_Action item_:
Below are the records; copy each line in which "search" occurs.

_Dataset entries_:
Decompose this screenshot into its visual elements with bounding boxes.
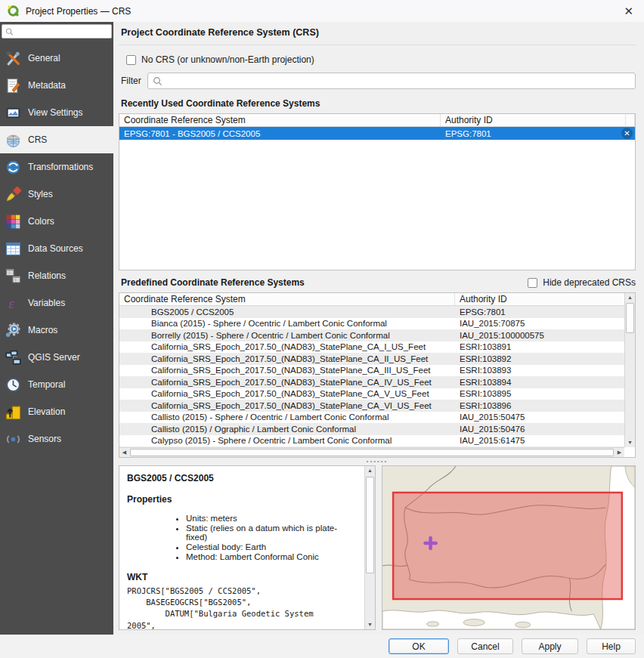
sidebar-item-metadata[interactable]: Metadata (0, 72, 113, 99)
elevation-icon (5, 404, 21, 420)
table-row[interactable]: California_SRS_Epoch_2017.50_(NAD83)_Sta… (119, 400, 624, 412)
remove-recent-crs-icon[interactable]: ✕ (621, 128, 633, 139)
wkt-text: PROJCRS["BGS2005 / CCS2005", BASEGEOGCRS… (127, 585, 357, 630)
property-item: Units: meters (186, 514, 357, 523)
scroll-down-icon[interactable]: ▼ (625, 438, 635, 447)
search-icon (153, 76, 163, 86)
column-header-crs[interactable]: Coordinate Reference System (119, 293, 455, 305)
table-icon (5, 241, 21, 257)
sidebar-item-colors[interactable]: Colors (0, 208, 113, 235)
recent-crs-table: Coordinate Reference System Authority ID… (119, 113, 636, 270)
sidebar-item-relations[interactable]: Relations (0, 262, 113, 289)
sensors-icon (5, 431, 21, 447)
crs-extent-map (382, 465, 636, 630)
table-row[interactable]: BGS2005 / CCS2005EPSG:7801 (119, 306, 624, 318)
sidebar-item-label: Elevation (28, 406, 65, 417)
table-row[interactable]: Callisto (2015) - Sphere / Ocentric / La… (119, 412, 624, 424)
cancel-button[interactable]: Cancel (457, 638, 513, 654)
table-row[interactable]: California_SRS_Epoch_2017.50_(NAD83)_Sta… (119, 341, 624, 354)
recent-crs-name: EPSG:7801 - BGS2005 / CCS2005 (119, 129, 441, 138)
panel-splitter-handle[interactable]: •••••• (119, 458, 636, 465)
table-row[interactable]: Calypso (2015) - Sphere / Ocentric / Lam… (119, 435, 624, 447)
clock-icon (5, 377, 21, 393)
sidebar-item-macros[interactable]: Macros (0, 317, 113, 344)
filter-search-box[interactable] (147, 73, 636, 89)
sidebar-item-data-sources[interactable]: Data Sources (0, 235, 113, 262)
svg-text:ε: ε (8, 295, 14, 311)
no-crs-checkbox[interactable] (126, 55, 136, 65)
scroll-right-icon[interactable]: ▶ (615, 449, 624, 456)
filter-input[interactable] (166, 76, 630, 86)
property-item: Celestial body: Earth (186, 542, 357, 551)
sidebar-item-label: General (28, 53, 60, 63)
title-divider (119, 45, 636, 45)
sidebar-item-styles[interactable]: Styles (0, 181, 113, 208)
paintbrush-icon (5, 187, 21, 202)
recent-table-header: Coordinate Reference System Authority ID (119, 114, 635, 127)
transformations-icon (5, 159, 21, 175)
vertical-scrollbar[interactable]: ▲ ▼ (624, 293, 635, 447)
sidebar-search-input[interactable] (14, 27, 108, 36)
sidebar-search-box[interactable] (2, 24, 112, 39)
sidebar-item-view-settings[interactable]: View Settings (0, 99, 113, 126)
sidebar-item-general[interactable]: General (0, 45, 113, 72)
globe-icon (5, 132, 21, 148)
apply-button[interactable]: Apply (522, 638, 578, 654)
sidebar-item-variables[interactable]: ε Variables (0, 289, 113, 317)
ok-button[interactable]: OK (389, 638, 449, 654)
crs-details-panel: BGS2005 / CCS2005 Properties Units: mete… (119, 465, 376, 630)
crs-details-title: BGS2005 / CCS2005 (127, 473, 357, 483)
predefined-crs-table: Coordinate Reference System Authority ID… (119, 292, 636, 458)
relations-icon (5, 268, 21, 284)
scroll-up-icon[interactable]: ▲ (365, 466, 375, 475)
sidebar-item-label: View Settings (28, 107, 83, 118)
tools-icon (5, 51, 21, 66)
sidebar-item-crs[interactable]: CRS (0, 126, 113, 153)
color-grid-icon (5, 214, 21, 230)
table-row[interactable]: California_SRS_Epoch_2017.50_(NAD83)_Sta… (119, 365, 624, 377)
properties-heading: Properties (127, 494, 357, 505)
scrollbar-thumb[interactable] (130, 449, 614, 456)
table-row[interactable]: California_SRS_Epoch_2017.50_(NAD83)_Sta… (119, 376, 624, 388)
column-header-authority[interactable]: Authority ID (455, 293, 624, 305)
predefined-crs-heading: Predefined Coordinate Reference Systems (119, 277, 305, 288)
horizontal-scrollbar[interactable]: ◀ ▶ (119, 447, 624, 457)
sidebar-item-elevation[interactable]: Elevation (0, 398, 113, 425)
help-button[interactable]: Help (587, 638, 636, 654)
epsilon-icon: ε (5, 295, 21, 311)
details-vertical-scrollbar[interactable]: ▲ ▼ (364, 466, 375, 629)
scroll-up-icon[interactable]: ▲ (625, 293, 635, 302)
sidebar: General Metadata View Settings (0, 22, 113, 635)
recent-crs-authority: EPSG:7801 (441, 129, 621, 138)
sidebar-item-label: Temporal (28, 379, 65, 390)
dialog-button-bar: OK Cancel Apply Help (0, 635, 644, 658)
column-header-remove (626, 114, 635, 126)
column-header-crs[interactable]: Coordinate Reference System (119, 114, 441, 126)
scroll-left-icon[interactable]: ◀ (119, 449, 129, 456)
column-header-authority[interactable]: Authority ID (441, 114, 626, 126)
wkt-heading: WKT (127, 572, 357, 582)
property-item: Static (relies on a datum which is plate… (186, 524, 357, 542)
table-row[interactable]: Callisto (2015) / Ographic / Lambert Con… (119, 423, 624, 435)
table-row[interactable]: Borrelly (2015) - Sphere / Ocentric / La… (119, 329, 624, 341)
table-row[interactable]: Bianca (2015) - Sphere / Ocentric / Lamb… (119, 318, 624, 330)
recent-crs-row-selected[interactable]: EPSG:7801 - BGS2005 / CCS2005 EPSG:7801 … (119, 127, 635, 140)
scrollbar-thumb[interactable] (626, 303, 634, 333)
scroll-down-icon[interactable]: ▼ (365, 620, 375, 629)
sidebar-item-temporal[interactable]: Temporal (0, 371, 113, 398)
sidebar-item-label: QGIS Server (28, 352, 80, 363)
sidebar-item-transformations[interactable]: Transformations (0, 153, 113, 181)
sidebar-item-label: Variables (28, 298, 65, 308)
table-row[interactable]: California_SRS_Epoch_2017.50_(NAD83)_Sta… (119, 353, 624, 365)
table-row[interactable]: California_SRS_Epoch_2017.50_(NAD83)_Sta… (119, 388, 624, 400)
hide-deprecated-label: Hide deprecated CRSs (543, 277, 636, 288)
sidebar-item-sensors[interactable]: Sensors (0, 425, 113, 453)
sidebar-item-label: Colors (28, 216, 54, 227)
close-icon[interactable]: ✕ (622, 5, 635, 18)
filter-label: Filter (119, 76, 141, 86)
sidebar-item-qgis-server[interactable]: QGIS Server (0, 344, 113, 371)
scrollbar-thumb[interactable] (366, 477, 374, 573)
sidebar-item-label: Styles (28, 189, 53, 199)
view-settings-icon (5, 105, 21, 121)
hide-deprecated-checkbox[interactable] (528, 278, 537, 288)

_Solution for this problem_:
search-icon (153, 76, 163, 86)
filter-search-box[interactable] (147, 73, 636, 89)
sidebar-search-input[interactable] (14, 27, 108, 36)
sidebar-search-box[interactable] (2, 24, 112, 39)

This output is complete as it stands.